··· Data for this exercise ···

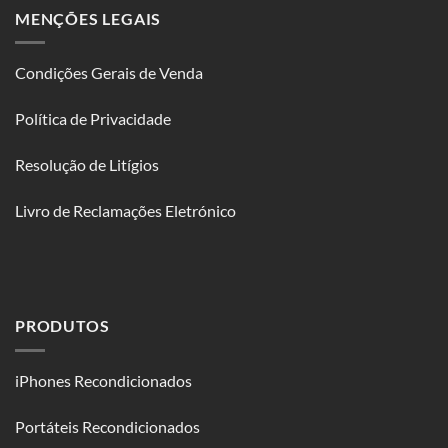
MENÇÕES LEGAIS
Condições Gerais de Venda
Política de Privacidade
Resolução de Litígios
Livro de Reclamações Eletrónico
PRODUTOS
iPhones Recondicionados
Portáteis Recondicionados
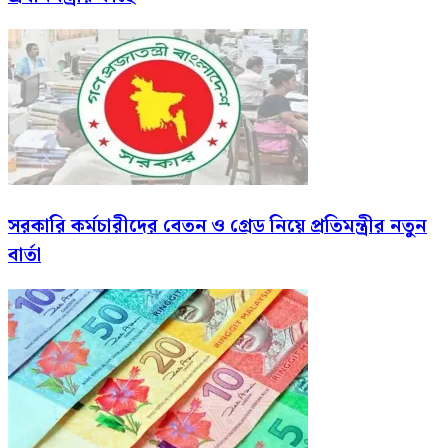
সরকারি কর্মচারীদের বেতন ও গ্রেড নিয়ে প্রতিমন্ত্রীর নতুন
বার্তা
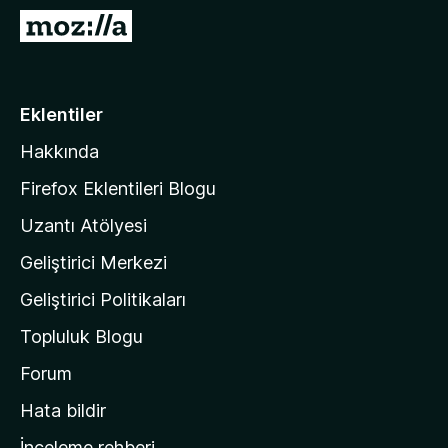
e
M
n
o
t
z
i
i
Eklentiler
l
l
e
Hakkında
l
r
a
i
Firefox Eklentileri Blogu
'
Uzantı Atölyesi
n
Geliştirici Merkezi
ı
n
Geliştirici Politikaları
a
Topluluk Blogu
n
a
Forum
s
Hata bildir
a
İnceleme rehberi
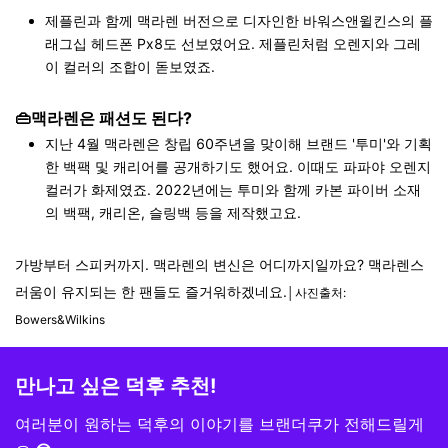
제플린과 함께 맥라렌 버전으로 디자인한 바워스앤윌킨스의 플
래그십 헤드폰 Px8도 선보였어요. 제플린처럼 오렌지와 그레
이 컬러의 조합이 돋보였죠.
👜맥라렌은 패션도 된다?
지난 4월 맥라렌은 창립 60주년을 맞이해 브랜드 '투미'와 기획
한 백팩 및 캐리어를 공개하기도 했어요. 이때도 파파야 오렌지
컬러가 화제였죠.
2022년에는 투미와 함께 카본 파이버 소재
의 백팩, 캐리온, 슬링백 등을 제작했고요.
가방부터 스피커까지. 맥라렌의 변신은 어디까지일까요? 맥라렌스
러움이 유지되는 한 팬들도 즐거워하겠네요.
│사진출처:
Bowers&Wilkins
만나고 싶은 덕후 추천!
여러분이 원하는 덕후의 이야기를
브랜더쿠가 전해드릴게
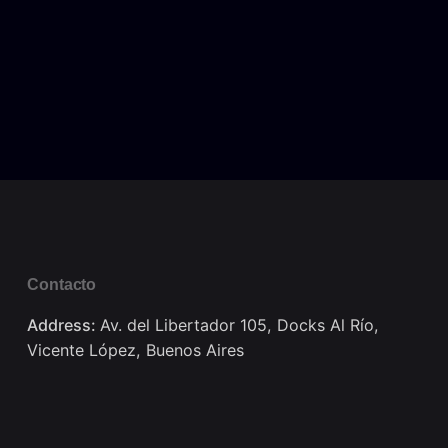
Contacto
Address:
Av. del Libertador 105, Docks Al Río,
Vicente López, Buenos Aires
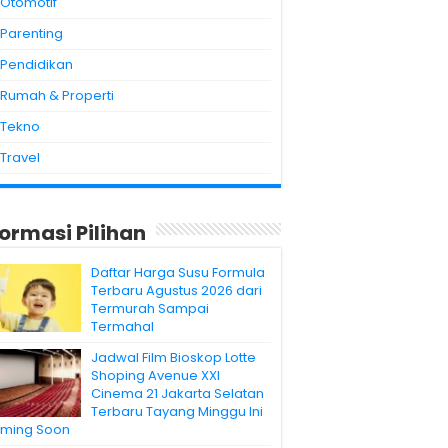
Otomotif
Parenting
Pendidikan
Rumah & Properti
Tekno
Travel
formasi Pilihan
Daftar Harga Susu Formula
Terbaru Agustus 2026 dari
Termurah Sampai
Termahal
Jadwal Film Bioskop Lotte
Shoping Avenue XXI
Cinema 21 Jakarta Selatan
Terbaru Tayang Minggu Ini
ming Soon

···

Activity:
In the records above, find each line with the word "Blogu" and copy it.

Task output:
Firefox Eklentileri Blogu
Topluluk Blogu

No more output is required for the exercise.